Docker sur Ubuntu : Guide complet d’installation et d’utilisation
Docker est une plateforme de conteneurisation open-source qui empaquète les applications et leurs dépendances dans des unités isolées et portables appelées conteneurs. Contrairement aux machines virtuelles, les conteneurs partagent le noyau OS de l’hôte, ce qui les rend considérablement plus légers, plus rapides au démarrage et plus efficaces en termes de ressources — une distinction essentielle pour quiconque exécute des charges de travail dans un environnement VPS Hosting où les ressources de calcul affectent directement les coûts et les performances.
Ce guide couvre l’intégralité du processus d’installation de Docker sur Ubuntu 20.04, 22.04 et 24.04 LTS, y compris le durcissement post-installation, les flux de travail Docker Compose et les modèles de commandes pertinents pour la production que la plupart des tutoriels omettent.
Prérequis et configuration système requise
Avant d’exécuter la moindre commande, vérifiez les points suivants :
- Version Ubuntu : 20.04 LTS (Focal), 22.04 LTS (Jammy) ou 24.04 LTS (Noble). La commande `lsb_release -cs` utilisée lors de la configuration du dépôt détectera automatiquement votre nom de code.
- Architecture : `amd64`, `arm64` et `armhf` sont tous pris en charge par le dépôt officiel de Docker.
- Version du noyau : Docker nécessite le noyau Linux 3.10 ou supérieur. Exécutez `uname -r` pour confirmer.
- Privilèges utilisateur : `sudo` ou un accès root est obligatoire pour l’installation et la gestion du démon.
- Espace disque : Au minimum 2 GB libres sur la partition hébergeant `/var/lib/docker`, qui est l’endroit où Docker stocke les images, les conteneurs, les volumes et le cache de construction. Sur les systèmes de production, montez ce répertoire sur une partition ou un volume dédié.
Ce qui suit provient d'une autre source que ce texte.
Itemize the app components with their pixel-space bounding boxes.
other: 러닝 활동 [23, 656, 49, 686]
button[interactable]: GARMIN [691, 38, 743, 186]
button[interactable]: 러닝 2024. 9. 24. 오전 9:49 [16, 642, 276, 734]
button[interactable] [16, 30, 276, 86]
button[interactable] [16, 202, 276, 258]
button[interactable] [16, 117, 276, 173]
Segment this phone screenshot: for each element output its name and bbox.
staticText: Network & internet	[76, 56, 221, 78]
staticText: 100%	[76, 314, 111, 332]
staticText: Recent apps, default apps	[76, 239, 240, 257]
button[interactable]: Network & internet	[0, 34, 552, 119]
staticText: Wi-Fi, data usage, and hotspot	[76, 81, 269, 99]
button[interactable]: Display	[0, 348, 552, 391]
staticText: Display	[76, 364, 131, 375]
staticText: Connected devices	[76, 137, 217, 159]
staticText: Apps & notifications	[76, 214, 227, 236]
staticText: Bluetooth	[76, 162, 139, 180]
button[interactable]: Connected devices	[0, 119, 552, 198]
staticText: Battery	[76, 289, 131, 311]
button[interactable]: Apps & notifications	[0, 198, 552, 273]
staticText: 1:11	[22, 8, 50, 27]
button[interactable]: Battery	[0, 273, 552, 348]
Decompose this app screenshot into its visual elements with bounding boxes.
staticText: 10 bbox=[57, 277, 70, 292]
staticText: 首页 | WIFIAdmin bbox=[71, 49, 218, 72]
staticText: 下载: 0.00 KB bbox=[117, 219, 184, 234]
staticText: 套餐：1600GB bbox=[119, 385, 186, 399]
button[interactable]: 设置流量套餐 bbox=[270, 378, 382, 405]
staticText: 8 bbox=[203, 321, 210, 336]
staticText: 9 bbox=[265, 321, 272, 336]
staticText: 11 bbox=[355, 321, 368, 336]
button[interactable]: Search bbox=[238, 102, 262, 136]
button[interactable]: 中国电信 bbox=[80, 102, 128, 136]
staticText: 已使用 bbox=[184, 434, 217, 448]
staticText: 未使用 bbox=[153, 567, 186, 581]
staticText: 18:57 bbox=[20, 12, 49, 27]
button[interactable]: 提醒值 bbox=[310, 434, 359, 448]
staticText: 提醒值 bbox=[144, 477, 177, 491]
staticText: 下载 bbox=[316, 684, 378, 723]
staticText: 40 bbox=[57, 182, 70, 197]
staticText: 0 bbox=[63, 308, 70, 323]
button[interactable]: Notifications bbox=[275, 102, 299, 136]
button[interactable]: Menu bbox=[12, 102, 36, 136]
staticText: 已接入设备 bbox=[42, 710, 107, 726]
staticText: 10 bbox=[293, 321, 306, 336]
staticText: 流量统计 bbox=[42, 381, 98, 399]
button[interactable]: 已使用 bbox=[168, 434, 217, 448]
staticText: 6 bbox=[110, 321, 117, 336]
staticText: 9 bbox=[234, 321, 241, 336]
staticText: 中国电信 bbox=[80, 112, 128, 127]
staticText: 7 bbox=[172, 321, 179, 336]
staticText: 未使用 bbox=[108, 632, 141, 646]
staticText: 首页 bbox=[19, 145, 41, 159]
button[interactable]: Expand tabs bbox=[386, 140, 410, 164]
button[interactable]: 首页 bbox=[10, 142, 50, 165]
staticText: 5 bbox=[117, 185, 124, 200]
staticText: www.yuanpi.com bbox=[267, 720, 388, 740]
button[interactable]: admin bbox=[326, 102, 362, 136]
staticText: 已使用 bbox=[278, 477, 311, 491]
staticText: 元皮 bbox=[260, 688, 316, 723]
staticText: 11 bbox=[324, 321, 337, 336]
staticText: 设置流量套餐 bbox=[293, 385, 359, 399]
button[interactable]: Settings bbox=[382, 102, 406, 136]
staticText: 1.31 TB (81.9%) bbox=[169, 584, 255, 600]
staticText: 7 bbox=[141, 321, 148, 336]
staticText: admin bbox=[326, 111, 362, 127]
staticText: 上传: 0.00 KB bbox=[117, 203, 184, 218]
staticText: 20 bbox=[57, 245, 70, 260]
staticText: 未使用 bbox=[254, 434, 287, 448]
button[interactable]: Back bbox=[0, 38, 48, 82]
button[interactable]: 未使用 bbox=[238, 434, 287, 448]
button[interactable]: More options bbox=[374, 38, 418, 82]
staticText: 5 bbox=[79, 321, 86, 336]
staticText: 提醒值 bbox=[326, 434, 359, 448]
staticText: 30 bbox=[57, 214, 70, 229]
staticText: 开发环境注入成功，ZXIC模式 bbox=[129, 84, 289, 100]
Étape critique avant l’installation : Si vous avez précédemment installé Docker depuis le dépôt `apt` par défaut d’Ubuntu (le paquet `docker.io`), supprimez-le d’abord pour éviter les conflits avec les paquets officiels Docker CE :
“`bash
sudo apt remove docker docker-engine docker.io containerd runc
“`
Étape 1 : Mettre à jour les paquets système
Mettez à jour l’index des paquets et les paquets installés vers leurs dernières versions avant d’ajouter un nouveau dépôt :
“`bash
sudo apt update
sudo apt upgrade -y
“`
Cela garantit que le résolveur de dépendances de `apt` fonctionne avec les métadonnées de paquets actuelles et que les bibliothèques de votre système de base ne sont pas obsolètes — une source courante d’erreurs d’exécution subtiles avec les applications conteneurisées.
Étape 2 : Installer Docker Engine depuis le dépôt officiel
Les dépôts `apt` par défaut d’Ubuntu fournissent un paquet appelé `docker.io`, maintenu par Canonical et généralement en retard de plusieurs versions par rapport à la version officielle de Docker. Pour une utilisation en production, installez toujours depuis le dépôt propre à Docker.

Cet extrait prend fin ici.